Portrait of a Young Man: Piero di Cosimo

Portrait of a Young Man: Piero di Cosimo

Devouring Time, blunt thou the lion’s paws,
And make the earth devour her own sweet brood;
Pluck the keen teeth from the fierce tiger’s jaws,
And burn the long-lived phoenix in her blood;
Make glad and sorry seasons as thou fleet’st,
And do whate’er thou wilt, swift-footed Time,
To the wide world and all her fading sweets;
But I forbid thee one most heinous crime:
O, carve not with thy hours my love’s fair brow,
Nor draw no lines there with thine antique pen;
Him in thy course untainted do allow
For beauty’s pattern to succeeding men.
Yet, do thy worst, old Time: despite thy wrong,
My love shall in my verse ever live young.

This is another romantic fair youth sonnet in which Shakespeare expresses his longing to immortalize the young man’s beauty through poetry.

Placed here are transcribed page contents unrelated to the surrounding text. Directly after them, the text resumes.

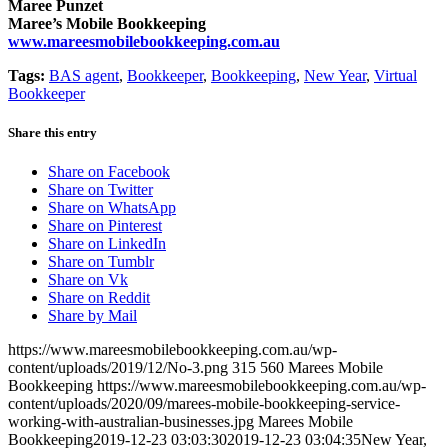
Maree Punzet
Maree’s Mobile Bookkeeping
www.mareesmobilebookkeeping.com.au
Tags:
BAS agent
,
Bookkeeper
,
Bookkeeping
,
New Year
,
Virtual
Bookkeeper
Share this entry
Share on Facebook
Share on Twitter
Share on WhatsApp
Share on Pinterest
Share on LinkedIn
Share on Tumblr
Share on Vk
Share on Reddit
Share by Mail
https://www.mareesmobilebookkeeping.com.au/wp-
content/uploads/2019/12/No-3.png
315
560
Marees Mobile
Bookkeeping
https://www.mareesmobilebookkeeping.com.au/wp-
content/uploads/2020/09/marees-mobile-bookkeeping-service-
working-with-australian-businesses.jpg
Marees Mobile
Bookkeeping
2019-12-23 03:03:30
2019-12-23 03:04:35
New Year,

But I noticed something interesting about this sonnet which I feel gives some insight into the fair youth and why Shakespeare found him so attractive. The key is in the first four lines:

Devouring Time, blunt thou the lion’s paws,
And make the earth devour her own sweet brood;
Pluck the keen teeth from the fierce tiger’s jaws,
And burn the long-lived phoenix in her blood;

Here we have four metaphors, two symbolizing masculine strength and beauty, and two representing feminine. In lines 1 and 3, the lion and the tiger symbolize the masculine, images of strength, manly grace, and power. In lines 2 and 4, we have the earth and the phoenix, feminine symbols of beauty associated with creation and rebirth. The fact that Shakespeare vacillates between the masculine and feminine implies that the young man to whom the sonnet is composed possesses a balance of masculine and feminine qualities, allowing him to transcend the concept of gender-based beauty. And because the youth’s physical traits encompass both masculine and feminine beauty, he becomes, in Shakespeare’s eyes, the paragon of what human beauty should be.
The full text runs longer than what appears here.